Wednesday was also the first time that I met with my small group. It is a group of about 10 people and we get together for a bible study every wednesday night at Starbucks. That went pretty well I thought. One of the girls in the group talked about having a smallgroup party at her house and she has a nintendo Wii. El Grande Nerdo will be so jealous.

I went to the women's soccer game last night. That was really cool. Then today I volunteered at a local homeless shelter with a couple of other people from one of the student organizations I'm involved with. That was a pretty good time too, and it gave me something to do today, which was the real goal.

That's pretty much my week in review. Just trying to stay busy. My faithful readers are all updated now.

Monday, September 10, 2007

I Guess That Was A Bad Idea

I've been working on learning my spanish vocabulary because the first quiz is on Thursday. I have had trouble remembering the word for floor, so I had this brilliant idea. I decided that I could write the word, "el piso" on the floor in dry erase marker, then I would see it and make the association. I tested a little mark on the floor to make sure the marker would come off, and it did. I then proceeded to write "el piso" on my floor. I went away, and when I checked it later it would not come off. I ended up getting it off with my clorox bleach pen,but maybe that wasn't such a brilliant idea. However, I do remember the word now.

Saturday, September 8, 2007

Not So Exciting City Life

Well it is the weekend, which in university terms means no classes. I have come to realize that most people that go to the University of Akron choose it because they live near by. That means that they all go home on the weekends. It is really weird to walk around campus and only pass a few people when during the week there are roughly 24,000 students bopping around.

Since I am not one of the fortunate ones that gets to return home every weekend, I have to find something to occupy my time with here. There is of course some homework and reading that I could do to prepare for classes next week, but I didn't want to do that the whole weekend. I decided that to kill some time I would head out into the big city and see what I could find. So I left campus and headed for the really big buildings, but when I got there I found a whole lot of nothing going on. There were some bars and hole in the wall restaurants, but not much more than that. Oh, and there was a Farmer's Market. What could be more exciting than a Famer's Market? Ha.

As I was walking around I saw a car pass that looked like Eddy. It made me wish that I had a car now. If I had a car maybe I could at least find a Wal-Mart or some other recognizable business, but alas I have no car, and no Wal-Mart. What is a girl to do?

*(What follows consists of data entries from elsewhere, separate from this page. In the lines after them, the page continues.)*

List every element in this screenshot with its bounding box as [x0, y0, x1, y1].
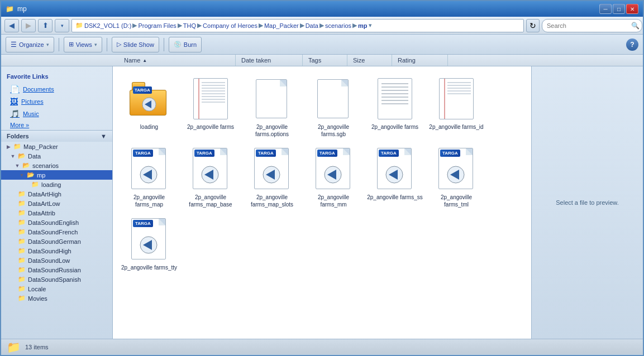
file-item-farms-mm[interactable]: TARGA 2p_angoville farms_mm: [303, 142, 364, 213]
burn-icon: 💿: [174, 41, 182, 48]
folder-icon: 📁: [13, 143, 21, 150]
folder-icon: 📁: [18, 285, 26, 292]
close-button[interactable]: ✕: [626, 4, 638, 14]
pictures-label: Pictures: [21, 98, 44, 105]
col-size[interactable]: Size: [347, 55, 392, 66]
file-item-loading[interactable]: TARGA loading: [118, 72, 180, 142]
folder-icon: 📂: [18, 152, 26, 160]
documents-icon: 📄: [10, 85, 20, 94]
col-date[interactable]: Date taken: [236, 55, 303, 66]
maximize-button[interactable]: □: [613, 4, 625, 14]
organize-icon: ☰: [11, 41, 17, 49]
favorite-links-title: Favorite Links: [1, 71, 112, 83]
folder-icon: 📁: [18, 266, 26, 273]
path-part-mp: mp: [358, 22, 368, 29]
tree-item-datasoundrussian[interactable]: 📁 DataSoundRussian: [1, 265, 112, 275]
folder-tree: ▶ 📁 Map_Packer ▼ 📂 Data ▼ 📂 scenarios ▼ …: [1, 142, 112, 303]
col-name[interactable]: Name ▲: [118, 55, 236, 66]
tree-item-data[interactable]: ▼ 📂 Data: [1, 151, 112, 161]
search-icon: 🔍: [631, 22, 640, 30]
path-part: 📁 DSK2_VOL1 (D:): [75, 22, 131, 29]
burn-button[interactable]: 💿 Burn: [169, 37, 202, 52]
refresh-button[interactable]: ↻: [526, 19, 540, 32]
farms-map-base-icon: TARGA: [188, 147, 233, 191]
pictures-icon: 🖼: [10, 97, 18, 106]
tree-item-loading[interactable]: 📁 loading: [1, 180, 112, 189]
window-icon: 📁: [6, 5, 14, 13]
col-rating[interactable]: Rating: [392, 55, 448, 66]
toolbar-separator-3: [164, 38, 164, 51]
path-part-data: Data: [306, 22, 318, 29]
documents-label: Documents: [23, 86, 54, 93]
file-item-farms-map[interactable]: TARGA 2p_angoville farms_map: [118, 142, 180, 213]
music-label: Music: [23, 110, 39, 117]
folder-icon: 📁: [18, 228, 26, 235]
sidebar-link-music[interactable]: 🎵 Music: [1, 108, 112, 120]
organize-button[interactable]: ☰ Organize ▾: [6, 37, 54, 52]
tree-item-datasoundspanish[interactable]: 📁 DataSoundSpanish: [1, 275, 112, 284]
slideshow-button[interactable]: ▷ Slide Show: [112, 37, 159, 52]
tree-item-movies[interactable]: 📁 Movies: [1, 294, 112, 303]
toolbar-separator-2: [107, 38, 107, 51]
back-button[interactable]: ◀: [4, 19, 19, 32]
window-title: mp: [17, 5, 27, 13]
file-item-angoville-farms[interactable]: 2p_angoville farms: [180, 72, 241, 142]
tree-item-locale[interactable]: 📁 Locale: [1, 284, 112, 294]
tree-item-datasoundenglish[interactable]: 📁 DataSoundEnglish: [1, 218, 112, 227]
file-item-farms-ss[interactable]: TARGA 2p_angoville farms_ss: [364, 142, 426, 213]
path-part-mappacker: Map_Packer: [264, 22, 299, 29]
angoville-farms-label: 2p_angoville farms: [187, 123, 234, 131]
title-bar: 📁 mp ─ □ ✕: [1, 1, 643, 17]
toolbar-separator: [59, 38, 59, 51]
farms-tty-label: 2p_angoville farms_tty: [121, 264, 177, 271]
sidebar-link-pictures[interactable]: 🖼 Pictures: [1, 95, 112, 108]
sidebar-more[interactable]: More »: [1, 120, 112, 130]
tree-item-datasoundhigh[interactable]: 📁 DataSoundHigh: [1, 246, 112, 256]
angoville-sgb-icon: [311, 76, 356, 121]
file-grid: TARGA loading: [113, 66, 531, 339]
folder-icon: 📁: [18, 219, 26, 226]
path-part-scenarios: scenarios: [325, 22, 351, 29]
file-item-angoville-farms2[interactable]: 2p_angoville farms: [364, 72, 426, 142]
file-item-farms-tty[interactable]: TARGA 2p_angoville farms_tty: [118, 213, 180, 276]
folder-icon: 📁: [18, 257, 26, 264]
angoville-options-label: 2p_angoville farms.options: [244, 123, 300, 138]
angoville-sgb-label: 2p_angoville farms.sgb: [305, 123, 362, 138]
preview-panel: Select a file to preview.: [531, 66, 643, 339]
tree-item-datasoundgerman[interactable]: 📁 DataSoundGerman: [1, 237, 112, 246]
tree-item-datasoundlow[interactable]: 📁 DataSoundLow: [1, 256, 112, 265]
file-item-angoville-id[interactable]: 2p_angoville farms_id: [426, 72, 487, 142]
tree-item-dataattrib[interactable]: 📁 DataAttrib: [1, 208, 112, 218]
file-item-angoville-sgb[interactable]: 2p_angoville farms.sgb: [303, 72, 364, 142]
views-button[interactable]: ⊞ Views ▾: [64, 37, 102, 52]
forward-button[interactable]: ▶: [21, 19, 36, 32]
loading-label: loading: [140, 123, 158, 131]
folder-icon: 📁: [18, 190, 26, 198]
tree-item-mp[interactable]: ▼ 📂 mp: [1, 170, 112, 180]
help-button[interactable]: ?: [626, 39, 638, 51]
tree-item-dataartl[interactable]: 📁 DataArtLow: [1, 199, 112, 208]
col-tags[interactable]: Tags: [303, 55, 347, 66]
folder-icon: 📂: [22, 162, 30, 169]
slideshow-icon: ▷: [117, 41, 121, 48]
up-button[interactable]: ⬆: [38, 19, 53, 32]
file-item-farms-tml[interactable]: TARGA 2p_angoville farms_tml: [426, 142, 487, 213]
farms-tty-icon: TARGA: [127, 217, 171, 262]
tree-item-scenarios[interactable]: ▼ 📂 scenarios: [1, 161, 112, 170]
column-headers: Name ▲ Date taken Tags Size Rating: [1, 55, 643, 66]
tree-item-dataarth[interactable]: 📁 DataArtHigh: [1, 189, 112, 199]
folder-icon: 📂: [27, 171, 35, 179]
search-input[interactable]: [542, 19, 642, 32]
minimize-button[interactable]: ─: [599, 4, 612, 14]
folders-toggle-icon: ▼: [101, 133, 107, 139]
file-item-farms-map-slots[interactable]: TARGA 2p_angoville farms_map_slots: [241, 142, 303, 213]
folder-icon: 📁: [18, 276, 26, 283]
tree-item-datasoundfrench[interactable]: 📁 DataSoundFrench: [1, 227, 112, 237]
dropdown-button[interactable]: ▾: [55, 19, 69, 32]
folders-header[interactable]: Folders ▼: [1, 130, 112, 142]
tree-item-mappacker[interactable]: ▶ 📁 Map_Packer: [1, 142, 112, 151]
file-item-angoville-options[interactable]: 2p_angoville farms.options: [241, 72, 303, 142]
file-item-farms-map-base[interactable]: TARGA 2p_angoville farms_map_base: [180, 142, 241, 213]
address-path[interactable]: 📁 DSK2_VOL1 (D:) ▶ Program Files ▶ THQ ▶…: [71, 19, 524, 32]
sidebar-link-documents[interactable]: 📄 Documents: [1, 83, 112, 95]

I did work out today after my hike around Akron, but I've pretty much exausted all of my options. I will probably have to resort to doing homework now. I guess big city life isn't really all it's made out to be.

Thursday, September 6, 2007

Happy Birthday

Happy 14th Birthday to El Nerdo Grande (ha ha, I make myself laugh)




Tuesday, September 4, 2007

A Wonderful Weekend

I had been anticipating coming home for the weekend all last week, and my expectations were met. I have had a super fun time and I got to catch up with somethings the I had missed even being away only a week. I was able to go to a soccer game, a cross country meet this evening, a smokin' hot bon fire, and just do the whole "hanging out" thing. Now I am sad to say that the weekend has come to an end, but I suppose it is time to go back to school.

I consider last weeks absence sort of a pre- leaving for college time because now it is going to be quite a bit longer than a week before I am scheduled to visit again. I still need you guys to pray for me. I need all the help I can get. But I do want to say thanks to everyone for making this weekend great. I will miss you guys, and I can't wait to see you again. Until then, I'll try to keep updating regularly.